The Oomingmak Musk Ox Producer’s Co-op has been a Better Business Bureau Accredited Business for over 25 years. They produce one of the most uniquely Alaskan items: clothing knit from Qiviut – the soft, very fine, undercoat hairs from the Arctic musk ox. The musk ox is more closely related to goats and sheep than oxen. Owners of the 250-member cooperative live mostly in the coastal villages in Southwest Alaska.
BBB’s Michelle Tabler sat down with Marie Texter, the Executive Director of the Co-op to learn more about their fascinating story.
Tell us about the history of knitting with Qiviut.

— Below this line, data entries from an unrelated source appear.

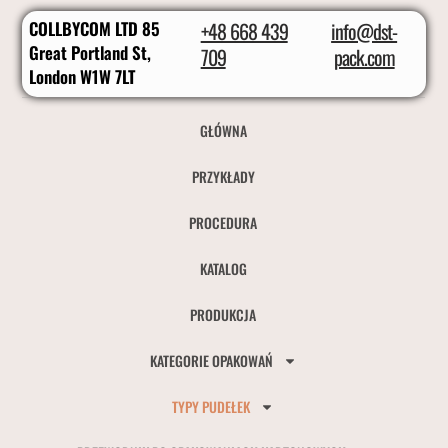
COLLBYCOM LTD 85
+48 668 439
info@dst-
Great Portland St,
709
pack.com
London W1W 7LT
GŁÓWNA
PRZYKŁADY
PROCEDURA
KATALOG
PRODUKCJA
KATEGORIE OPAKOWAŃ
TYPY PUDEŁEK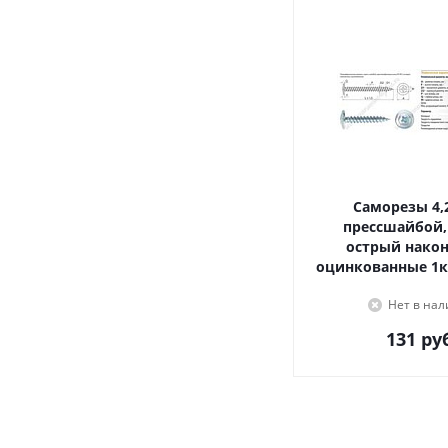
Саморезы 4,2х16, с
прессшайбой,
острый наконечник,
оцинкованные 1к
Нет в на
131
руб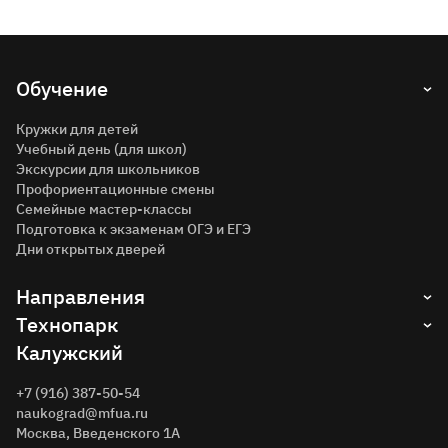
Обучение
Кружки для детей
Учебный день (для школ)
Экскурсии для школьников
Профориентационные смены
Семейные мастер-классы
Подготовка к экзаменам ОГЭ и ЕГЭ
Дни открытых дверей
Направления
Технопарк
Инженерия
Программирование
Калужский
О технопарке
Архитектура
Контакты
Дизайн
Образовательные курсы
+7 (916) 387-50-54
Мультипликация
Расширенные возможности
naukograd@mfua.ru
Гончарное дело
Москва, Введенского 1A
Робототехника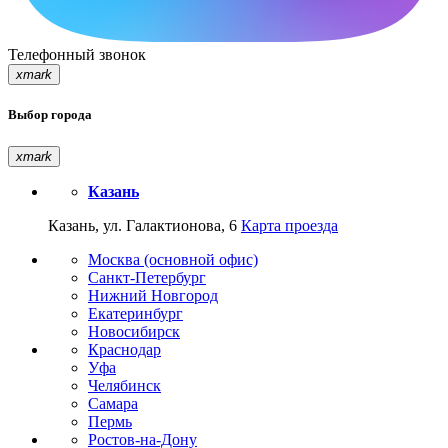
Телефонный звонок
xmark
Выбор города
xmark
Казань
Казань, ул. Галактионова, 6
Карта проезда
Москва (основной офис)
Санкт-Петербург
Нижний Новгород
Екатеринбург
Новосибирск
Краснодар
Уфа
Челябинск
Самара
Пермь
Ростов-на-Дону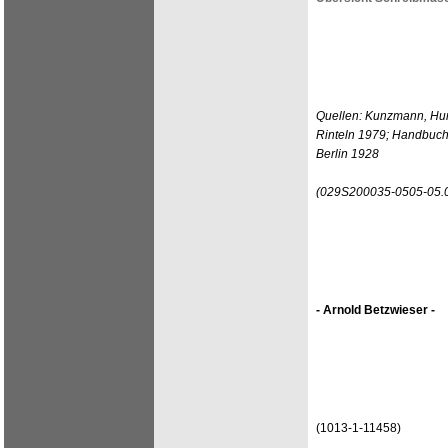
Quellen: Kunzmann, Hun
Rinteln 1979; Handbuch
Berlin 1928
(029S200035-0505-05.0
- Arnold Betzwieser -
(1013-1-11458)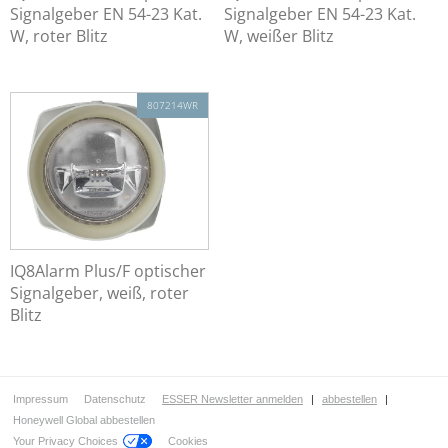
Netzwerktechnik
Signalgeber EN 54-23 Kat.
Signalgeber EN 54-23 Kat.
Automatische Melder
W, roter Blitz
W, weißer Blitz
Handfeuermelder & Handsteuereinrichtungen
Koppler / Ein- und Ausgangsmodule
807214WR
Funk
Sondermelder
Signalgeber
Konventionell
Konventionell ENscape
IQ8Alarm Plus-Ringbustechnik
IQ8Alarm Plus/F optischer
IQ8Alarm Plus Akustische Signalgeber
Signalgeber, weiß, roter
IQ8Alarm Plus Akustischer Signalgeber mit Sprache
Blitz
IQ8Alarm Plus Optische Signalgeber
IQ8Alarm Plus Akustische und optische Signalgeber
IQ8Alarm Plus Optischer Signalgeber mit Sound und Sprache
Impressum
Datenschutz
ESSER Newsletter anmelden
|
abbestellen
|
Zubehör
Honeywell Global abbestellen
Melderparallelanzeige
Your Privacy Choices
Cookies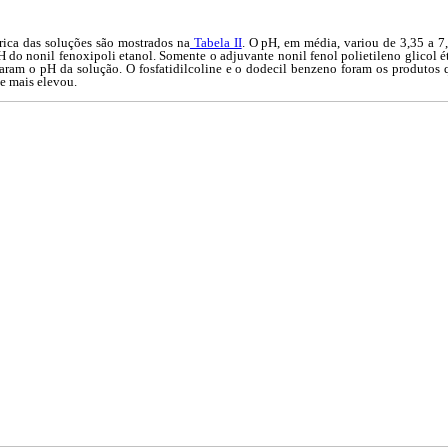
rica das soluções são mostrados na
Tabela II
. O pH, em média, variou de 3,35 a 7,
 do nonil fenoxipoli etanol. Somente o adjuvante nonil fenol polietileno glicol éte
eraram o pH da solução. O fosfatidilcoline e o dodecil benzeno foram os produtos
ue mais elevou.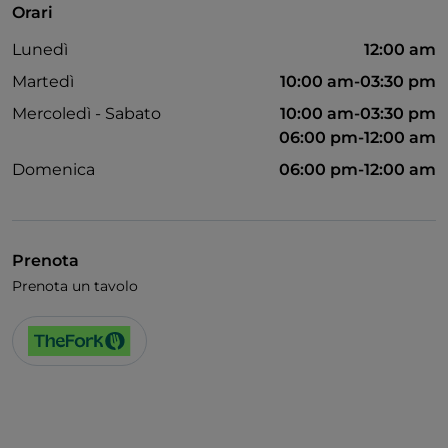
Orari
Accesso disabili
Lunedì
12:00 am
Bagno per disabili
Martedì
10:00 am-03:30 pm
Si parla inglese
Mercoledì - Sabato
10:00 am-03:30 pm
06:00 pm-12:00 am
Domenica
06:00 pm-12:00 am
Prenota
Prenota un tavolo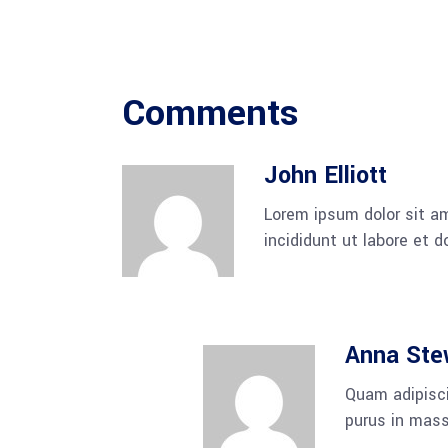
Comments
John Elliott
Lorem ipsum dolor sit am
incididunt ut labore et 
Anna Ste
Quam adipisci
purus in mass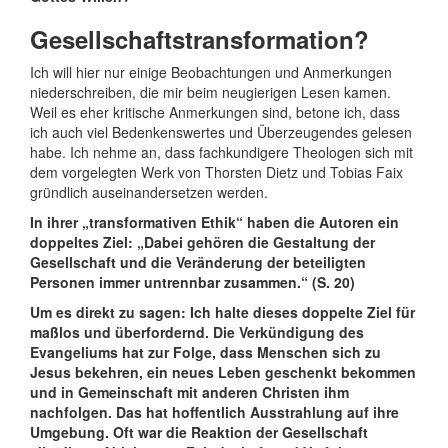
Gesellschaftstransformation?
Ich will hier nur einige Beobachtungen und Anmerkungen
niederschreiben, die mir beim neugierigen Lesen kamen.
Weil es eher kritische Anmerkungen sind, betone ich, dass
ich auch viel Bedenkenswertes und Überzeugendes gelesen
habe. Ich nehme an, dass fachkundigere Theologen sich mit
dem vorgelegten Werk von Thorsten Dietz und Tobias Faix
gründlich auseinandersetzen werden.
In ihrer „transformativen Ethik“ haben die Autoren ein
doppeltes Ziel: „Dabei gehören die Gestaltung der
Gesellschaft und die Veränderung der beteiligten
Personen immer untrennbar zusammen.“ (S. 20)
Um es direkt zu sagen: Ich halte dieses doppelte Ziel für
maßlos und überfordernd. Die Verkündigung des
Evangeliums hat zur Folge, dass Menschen sich zu
Jesus bekehren, ein neues Leben geschenkt bekommen
und in Gemeinschaft mit anderen Christen ihm
nachfolgen. Das hat hoffentlich Ausstrahlung auf ihre
Umgebung. Oft war die Reaktion der Gesellschaft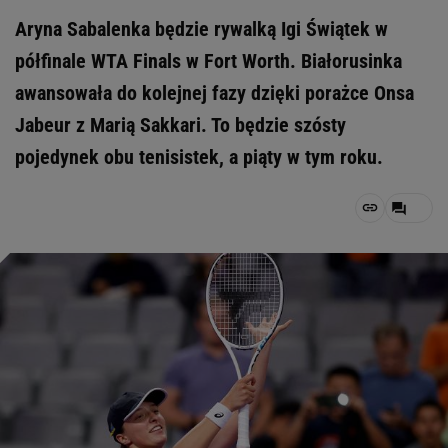
Aryna Sabalenka będzie rywalką Igi Świątek w
półfinale WTA Finals w Fort Worth. Białorusinka
awansowała do kolejnej fazy dzięki porażce Onsa
Jabeur z Marią Sakkari. To będzie szósty
pojedynek obu tenisistek, a piąty w tym roku.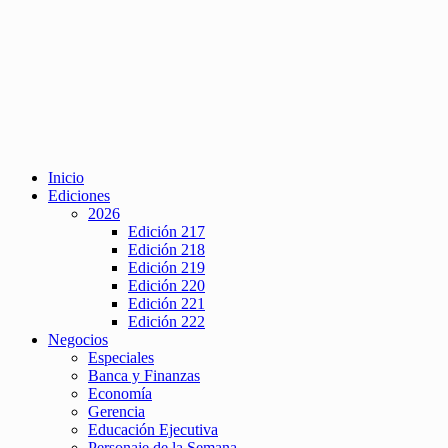
Inicio
Ediciones
2026
Edición 217
Edición 218
Edición 219
Edición 220
Edición 221
Edición 222
Negocios
Especiales
Banca y Finanzas
Economía
Gerencia
Educación Ejecutiva
Personaje de la Semana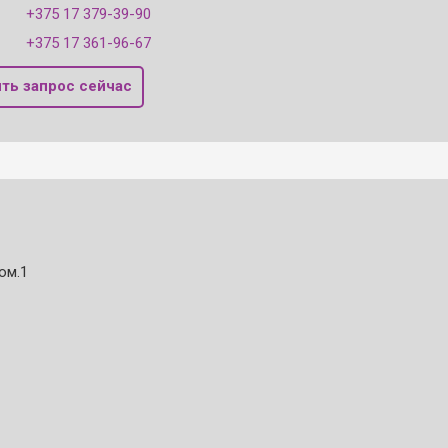
+375 17 379-39-90
+375 17 361-96-67
ть запрос сейчас
ом.1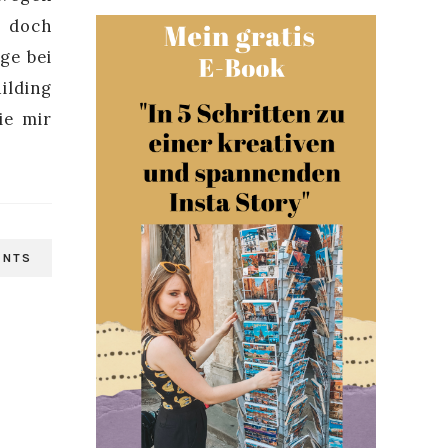
d doch
ge bei
ilding
ie mir
ENTS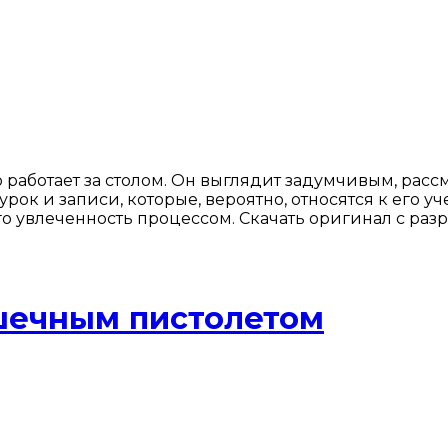
работает за столом. Он выглядит задумчивым, рас
рок и записи, которые, вероятно, относятся к его
о увлеченность процессом. Скачать оригинал с раз
шечным пистолетом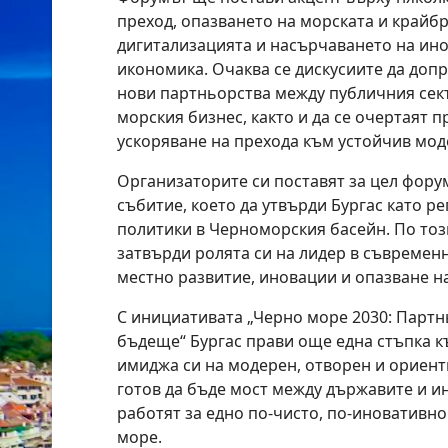
преход, опазването на морската и крайб
дигитализацията и насърчаването на ино
икономика. Очаква се дискусиите да допр
нови партньорства между публичния сект
морския бизнес, както и да се очертаят п
ускоряване на прехода към устойчив мод
Организаторите си поставят за цел фору
събитие, което да утвърди Бургас като ре
политики в Черноморския басейн. По тоз
затвърди ролята си на лидер в съвремен
местно развитие, иновации и опазване н
С инициативата „Черно море 2030: Партн
бъдеще“ Бургас прави още една стъпка 
имиджа си на модерен, отворен и ориент
готов да бъде мост между държавите и и
работят за едно по-чисто, по-иноватив
море.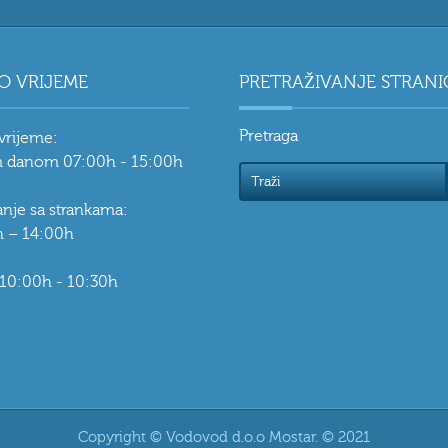
O VRIJEME
PRETRAŽIVANJE STRANI
Pretraga
vrijeme:
 danom 07:00h - 15:00h
vanje sa strankama:
 – 14:00h
 10:00h - 10:30h
Copyright © Vodovod d.o.o Mostar. © 2021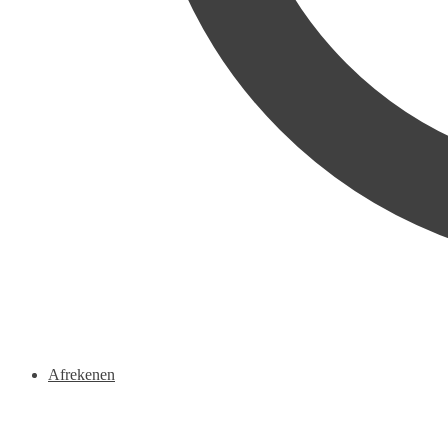
Afrekenen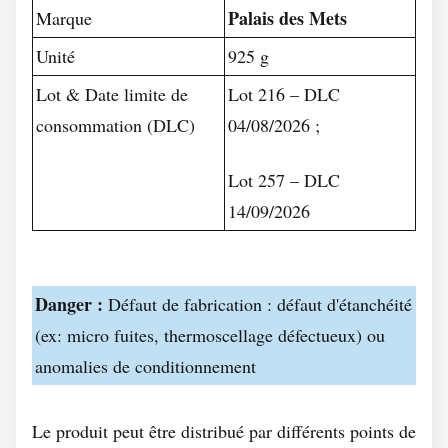
Palais des Mets
Marque
Unité
925 g
Lot & Date limite de
Lot 216 – DLC
consommation (DLC)
04/08/2026 ;
Lot 257 – DLC
14/09/2026
Danger :
Défaut de fabrication : défaut d'étanchéité
(ex: micro fuites, thermoscellage défectueux) ou
anomalies de conditionnement
Le produit peut être distribué par différents points de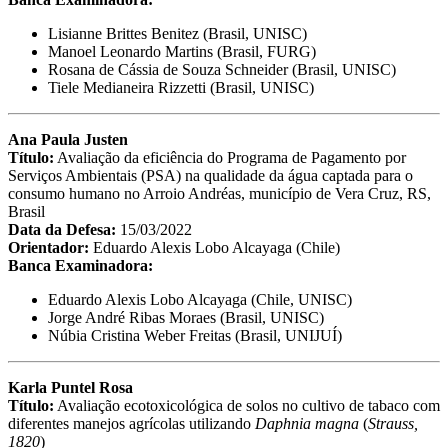
Lisianne Brittes Benitez (Brasil, UNISC)
Manoel Leonardo Martins (Brasil, FURG)
Rosana de Cássia de Souza Schneider (Brasil, UNISC)
Tiele Medianeira Rizzetti (Brasil, UNISC)
Ana Paula Justen
Título:
Avaliação da eficiência do Programa de Pagamento por
Serviços Ambientais (PSA) na qualidade da água captada para o
consumo humano no Arroio Andréas, município de Vera Cruz, RS,
Brasil
Data da Defesa:
15/03/2022
Orientador:
Eduardo Alexis Lobo Alcayaga (Chile)
Banca Examinadora:
Eduardo Alexis Lobo Alcayaga (Chile, UNISC)
Jorge André Ribas Moraes (Brasil, UNISC)
Núbia Cristina Weber Freitas (Brasil, UNIJUÍ)
Karla Puntel Rosa
Título:
Avaliação ecotoxicológica de solos no cultivo de tabaco com
diferentes manejos agrícolas utilizando
Daphnia magna
(
Strauss,
1820
)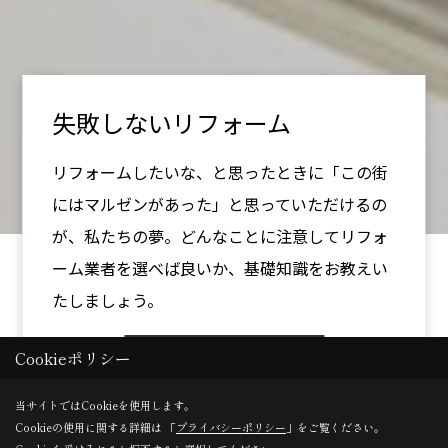
失敗しないリフォーム
リフォームしたいな、と思ったときに「この街
にはマルゼンがあった」と思っていただけるの
が、私たちの夢。どんなことに注意してリフォ
ーム業者を選べば良いか、基礎知識をお教えい
たしましょう。
more
Cookieポリシー
当サイトではCookieを使用します。
Cookieの使用に関する詳細は 「
プライバシーポリシー
」をご覧ください。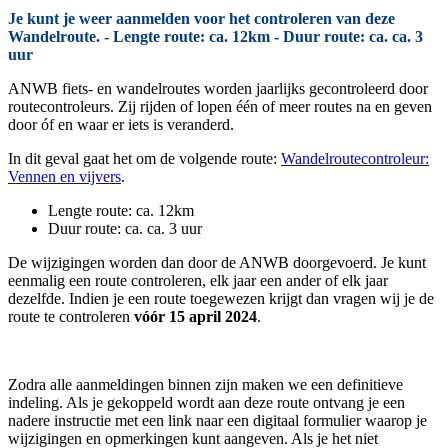
Je kunt je weer aanmelden voor het controleren van deze
Wandelroute. - Lengte route: ca. 12km - Duur route: ca. ca. 3
uur
ANWB fiets- en wandelroutes worden jaarlijks gecontroleerd door
routecontroleurs. Zij rijden of lopen één of meer routes na en geven
door óf en waar er iets is veranderd.
In dit geval gaat het om de volgende route:
Wandelroutecontroleur:
Vennen en vijvers
.
Lengte route: ca. 12km
Duur route: ca. ca. 3 uur
De wijzigingen worden dan door de ANWB doorgevoerd. Je kunt
eenmalig een route controleren, elk jaar een ander of elk jaar
dezelfde. Indien je een route toegewezen krijgt dan vragen wij je de
route te controleren
vóór 15 april 2024
.
Zodra alle aanmeldingen binnen zijn maken we een definitieve
indeling. Als je gekoppeld wordt aan deze route ontvang je een
nadere instructie met een link naar een digitaal formulier waarop je
wijzigingen en opmerkingen kunt aangeven. Als je het niet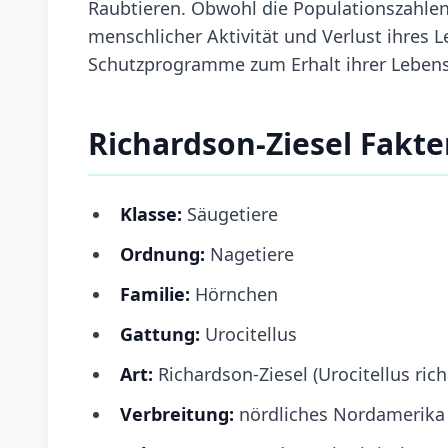
Raubtieren. Obwohl die Populationszahlen 
menschlicher Aktivität und Verlust ihres L
Schutzprogramme zum Erhalt ihrer Lebens
Richardson-Ziesel Fakt
Klasse:
Säugetiere
Ordnung:
Nagetiere
Familie:
Hörnchen
Gattung:
Urocitellus
Art:
Richardson-Ziesel (Urocitellus rich
Verbreitung:
nördliches Nordamerika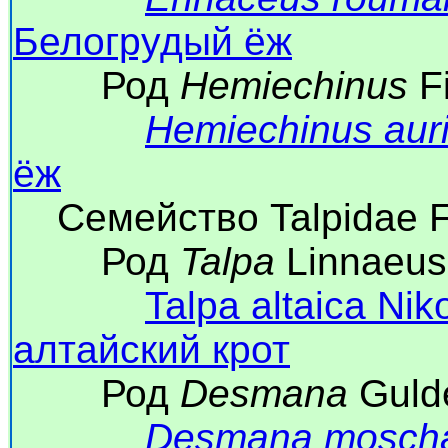
Белогрудый ёж
Род
Hemiechinus
Fi
Hemiechinus auri
ёж
Семейство Talpidae Fi
Род
Talpa
Linnaeus
Talpa altaica Ni
алтайский крот
Род
Desmana
Gulde
Desmana mosch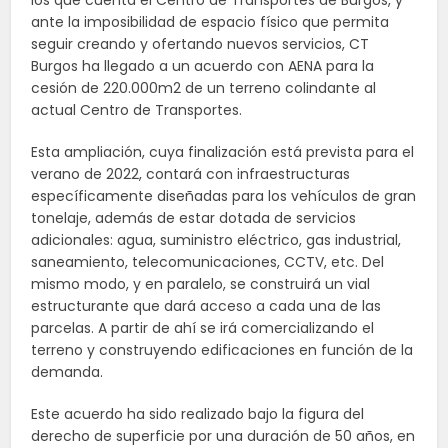
los que cuenta el Centro de Transportes de Burgos, y
ante la imposibilidad de espacio físico que permita
seguir creando y ofertando nuevos servicios, CT
Burgos ha llegado a un acuerdo con AENA para la
cesión de 220.000m
2
de un terreno colindante al
actual Centro de Transportes.
Esta ampliación, cuya finalización está prevista para el
verano de 2022, contará con infraestructuras
específicamente diseñadas para los vehículos de gran
tonelaje, además de estar dotada de servicios
adicionales: agua, suministro eléctrico, gas industrial,
saneamiento, telecomunicaciones, CCTV, etc. Del
mismo modo, y en paralelo, se construirá un vial
estructurante que dará acceso a cada una de las
parcelas. A partir de ahí se irá comercializando el
terreno y construyendo edificaciones en función de la
demanda.
Este acuerdo ha sido realizado bajo la figura del
derecho de superficie por una duración de 50 años, en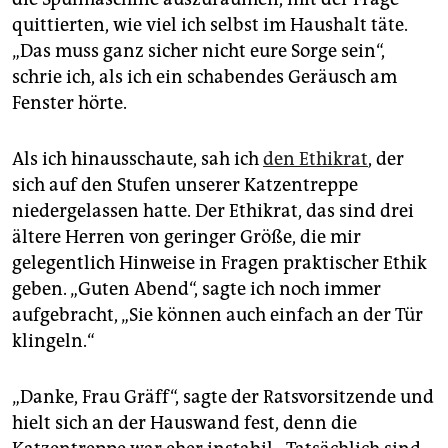
epaper login
quittierten, wie viel ich selbst im Haushalt täte.
„Das muss ganz sicher nicht eure Sorge sein“,
schrie ich, als ich ein schabendes Geräusch am
Fenster hörte.
Als ich hinausschaute, sah ich
den Ethikrat
, der
sich auf den Stufen unserer Katzentreppe
niedergelassen hatte. Der Ethikrat, das sind drei
ältere Herren von geringer Größe, die mir
gelegentlich Hinweise in Fragen praktischer Ethik
geben. „Guten Abend“, sagte ich noch immer
aufgebracht, „Sie können auch einfach an der Tür
klingeln.“
„Danke, Frau Gräff“, sagte der Ratsvorsitzende und
hielt sich an der Hauswand fest, denn die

The founder of the Co-op, Dr. John Teal, was an anthropologist who did studies in the Alaskan villages. He saw the beautiful, traditional handiwork that the women did with Qiviut, a renewable resource, and thought knitting these items could be a way for the villagers to continue their subsistence lifestyle and stay in their village, but still earn an income. This evolved into the Co-op as it is today. The Co-op purchases most of the fibers from subsistence hunters in the villages (where approximately 4000 wild musk ox roam) allowing for another source of income for people in the villages. There are also about 100 musk ox located on two farms where they are combed for their Qiviut.
The Co-op requires 1,000 pounds of raw fiber to send out to be spun into yarn once it is scoured (washed to eliminate the dander and dirt) and de-haired (excess thick hair is taken out leaving the downy layer). The fibers are then sent to mills Outside to be spun, so the original 1000 pounds loses 40-60 percent of its weight. This process can take up to a year. Once back from the mill, the yarn is sent out to the active members.
Members have no quotas or time limits. Of the 250 members, about 150 were active knitters in 2017. The youngest member is now 18. Family members can apply to become part of the Co-op but must knit a test pattern to be judged for quality. Elder knitters tend to use patterns on a graph, but the younger members have been using written patterns. Knitters are paid right away – payment is by the number of stitches in an item. For example, an average smoke ring (cowl) is about 20,000 stitches.
What is Qiviut and how is it different from other types of wool?
Qiviut is a fine fiber which is very warm, trapping body heat, without being thick or bulky like wool. It’s more like a fine straight hair. And it also doesn’t shrink in hot water.
Standard patterns have been developed for each village area. The inspiration was based on traditional patterns or artifacts used in that area of Alaska.
How many products are produced yearly?
In 2017, almost 2600 items were produced including hats, scarves, shawls, headbands, cowls (called smoke rings or the native word, Nachaq) and tunics.
Smoke rings are the most popular item sold. These can be worn around the neck or pulled over the head. Clothing items such as gloves, socks, and sweaters are not conducive to Qiviut as the fiber would wear through due to rubbing.
About 80 percent of the hand knitted items are sold at the Anchorage store. The rest are retailed through the website or by phone. Often, those purchasing online are repeat customers who visited the store and want to buy additional items.
The Co-op has been BBB accredited for more than 25 years. Why do you feel it is important to maintain BBB standards?
People need to see that we are interested in producing a quality product. I always felt that there should be somewhere to review businesses and make complaints. The Co-op has been in good standing since we joined BBB.
What are the challenges with operating such a large group?
We deal with the remote villages in Alaska so turn-around time is a challenge. When there’s bad weather in a village, there’s no planes or mail in and out. Also, because we are Native owned, we have non-English speaking knitters.
What do you enjoy most about the work you do with the Co-op?
I think it’s important that we are providing a way for villagers to earn extra money. In the past few years, some of the villages have been hit by the lack of fish and erosion of their townsites, due to global warming. I like the idea of helping, but it’s a big responsibility. I have to make sure I’m fair to everyone and that we’re answering the need that out’s there. I like that the members are able to earn money in their own time and stay at home.
We are fulfilling the original mission by offering a way for villagers to make money while maintaining the Native culture.